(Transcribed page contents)
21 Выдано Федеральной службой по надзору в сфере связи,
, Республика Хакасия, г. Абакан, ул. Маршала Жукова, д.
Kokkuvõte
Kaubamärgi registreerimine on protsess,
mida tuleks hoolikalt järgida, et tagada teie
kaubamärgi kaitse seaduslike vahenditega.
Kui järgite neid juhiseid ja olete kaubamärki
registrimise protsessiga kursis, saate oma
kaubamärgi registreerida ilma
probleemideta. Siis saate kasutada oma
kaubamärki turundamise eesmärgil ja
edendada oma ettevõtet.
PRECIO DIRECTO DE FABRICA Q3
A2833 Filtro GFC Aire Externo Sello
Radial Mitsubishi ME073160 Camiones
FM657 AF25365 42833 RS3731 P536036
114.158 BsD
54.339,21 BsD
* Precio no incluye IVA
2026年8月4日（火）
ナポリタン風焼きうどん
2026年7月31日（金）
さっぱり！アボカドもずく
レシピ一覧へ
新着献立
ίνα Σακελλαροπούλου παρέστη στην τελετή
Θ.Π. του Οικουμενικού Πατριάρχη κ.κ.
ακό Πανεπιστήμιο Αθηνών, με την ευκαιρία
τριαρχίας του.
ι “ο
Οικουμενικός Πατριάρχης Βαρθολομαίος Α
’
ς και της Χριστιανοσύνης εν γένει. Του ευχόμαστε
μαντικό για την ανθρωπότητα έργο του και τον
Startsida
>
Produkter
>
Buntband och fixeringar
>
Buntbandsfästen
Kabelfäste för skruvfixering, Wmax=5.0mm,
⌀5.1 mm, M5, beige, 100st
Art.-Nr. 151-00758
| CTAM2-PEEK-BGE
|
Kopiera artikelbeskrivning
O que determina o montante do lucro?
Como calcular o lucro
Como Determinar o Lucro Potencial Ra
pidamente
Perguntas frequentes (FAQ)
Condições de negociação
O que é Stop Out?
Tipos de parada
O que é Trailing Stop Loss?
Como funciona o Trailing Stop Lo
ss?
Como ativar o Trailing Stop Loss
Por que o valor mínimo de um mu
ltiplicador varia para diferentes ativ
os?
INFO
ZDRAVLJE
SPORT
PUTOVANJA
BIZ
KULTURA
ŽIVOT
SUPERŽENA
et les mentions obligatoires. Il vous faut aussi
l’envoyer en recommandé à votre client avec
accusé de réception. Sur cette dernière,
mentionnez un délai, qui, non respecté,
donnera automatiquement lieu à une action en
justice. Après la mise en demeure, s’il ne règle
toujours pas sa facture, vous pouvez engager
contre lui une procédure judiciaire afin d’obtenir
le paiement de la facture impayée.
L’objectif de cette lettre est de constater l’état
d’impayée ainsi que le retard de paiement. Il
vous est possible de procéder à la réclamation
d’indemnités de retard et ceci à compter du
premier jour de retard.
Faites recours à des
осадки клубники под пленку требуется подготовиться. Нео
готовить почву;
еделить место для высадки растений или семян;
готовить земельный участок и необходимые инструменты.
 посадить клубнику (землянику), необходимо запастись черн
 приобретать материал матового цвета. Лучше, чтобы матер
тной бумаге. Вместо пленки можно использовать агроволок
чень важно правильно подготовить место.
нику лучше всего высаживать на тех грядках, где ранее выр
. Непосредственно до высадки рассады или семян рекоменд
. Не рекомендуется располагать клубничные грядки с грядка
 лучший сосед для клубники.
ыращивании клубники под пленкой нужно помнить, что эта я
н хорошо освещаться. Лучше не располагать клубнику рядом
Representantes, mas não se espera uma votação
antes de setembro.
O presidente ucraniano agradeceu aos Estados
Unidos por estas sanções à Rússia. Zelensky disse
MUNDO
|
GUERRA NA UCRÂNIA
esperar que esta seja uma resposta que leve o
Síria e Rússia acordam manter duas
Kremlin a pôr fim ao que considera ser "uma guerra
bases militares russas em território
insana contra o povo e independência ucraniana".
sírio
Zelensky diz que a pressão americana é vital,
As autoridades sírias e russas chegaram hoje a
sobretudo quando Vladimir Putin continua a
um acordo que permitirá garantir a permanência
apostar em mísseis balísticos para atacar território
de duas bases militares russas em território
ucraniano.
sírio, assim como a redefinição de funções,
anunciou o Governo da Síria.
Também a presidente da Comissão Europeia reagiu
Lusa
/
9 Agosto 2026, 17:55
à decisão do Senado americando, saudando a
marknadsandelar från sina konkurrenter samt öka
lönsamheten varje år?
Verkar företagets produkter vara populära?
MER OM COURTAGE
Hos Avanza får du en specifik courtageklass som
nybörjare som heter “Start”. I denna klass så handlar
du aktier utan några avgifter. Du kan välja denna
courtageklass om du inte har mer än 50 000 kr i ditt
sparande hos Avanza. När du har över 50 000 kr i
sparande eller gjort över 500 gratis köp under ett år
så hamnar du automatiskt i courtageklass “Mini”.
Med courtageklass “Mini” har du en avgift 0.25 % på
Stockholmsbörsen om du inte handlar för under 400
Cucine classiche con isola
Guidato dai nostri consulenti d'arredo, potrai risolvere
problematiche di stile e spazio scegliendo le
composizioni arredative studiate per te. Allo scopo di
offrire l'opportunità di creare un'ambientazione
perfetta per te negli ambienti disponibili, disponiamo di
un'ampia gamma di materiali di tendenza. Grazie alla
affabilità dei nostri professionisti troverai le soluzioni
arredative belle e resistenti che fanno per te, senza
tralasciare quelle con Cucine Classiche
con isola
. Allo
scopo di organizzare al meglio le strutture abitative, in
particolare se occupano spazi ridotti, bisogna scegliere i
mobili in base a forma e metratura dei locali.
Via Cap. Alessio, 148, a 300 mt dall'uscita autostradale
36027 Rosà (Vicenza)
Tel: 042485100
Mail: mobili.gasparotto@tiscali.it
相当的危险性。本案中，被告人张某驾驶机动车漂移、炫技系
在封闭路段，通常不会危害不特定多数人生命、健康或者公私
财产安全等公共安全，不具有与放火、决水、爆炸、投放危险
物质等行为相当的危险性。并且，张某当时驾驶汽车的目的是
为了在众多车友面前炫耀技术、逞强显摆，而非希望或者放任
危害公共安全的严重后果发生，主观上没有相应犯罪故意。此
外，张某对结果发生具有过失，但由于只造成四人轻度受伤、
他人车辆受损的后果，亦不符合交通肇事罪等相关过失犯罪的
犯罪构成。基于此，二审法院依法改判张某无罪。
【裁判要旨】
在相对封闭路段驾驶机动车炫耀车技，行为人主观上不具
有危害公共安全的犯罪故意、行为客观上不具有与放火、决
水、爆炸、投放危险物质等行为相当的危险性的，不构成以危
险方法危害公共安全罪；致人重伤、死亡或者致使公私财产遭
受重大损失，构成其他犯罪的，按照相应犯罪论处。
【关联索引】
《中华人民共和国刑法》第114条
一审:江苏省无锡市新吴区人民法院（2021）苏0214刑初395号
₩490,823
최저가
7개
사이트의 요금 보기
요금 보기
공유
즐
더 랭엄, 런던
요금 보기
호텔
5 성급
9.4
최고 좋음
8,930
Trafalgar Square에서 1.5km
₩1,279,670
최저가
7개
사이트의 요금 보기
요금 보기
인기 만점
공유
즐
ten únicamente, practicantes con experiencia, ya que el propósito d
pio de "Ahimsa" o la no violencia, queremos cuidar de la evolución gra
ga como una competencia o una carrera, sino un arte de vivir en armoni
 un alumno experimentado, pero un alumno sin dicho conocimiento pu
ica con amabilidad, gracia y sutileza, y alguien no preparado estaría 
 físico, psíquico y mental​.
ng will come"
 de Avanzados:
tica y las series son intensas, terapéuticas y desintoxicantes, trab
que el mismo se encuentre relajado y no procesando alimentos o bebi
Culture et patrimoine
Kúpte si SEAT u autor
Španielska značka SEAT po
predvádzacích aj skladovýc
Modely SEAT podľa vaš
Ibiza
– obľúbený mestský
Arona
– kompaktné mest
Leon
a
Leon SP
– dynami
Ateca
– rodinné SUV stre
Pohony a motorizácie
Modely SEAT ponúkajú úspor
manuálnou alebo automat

WORK ITEM: Only one stretch of the data is wanted: the lines from the one with "Španielska značka SEAT po" through the last, repeated exactly.

ANSWER BOX:
Španielska značka SEAT po
predvádzacích aj skladovýc
Modely SEAT podľa vaš
Ibiza
– obľúbený mestský
Arona
– kompaktné mest
Leon
a
Leon SP
– dynami
Ateca
– rodinné SUV stre
Pohony a motorizácie
Modely SEAT ponúkajú úspor
manuálnou alebo automat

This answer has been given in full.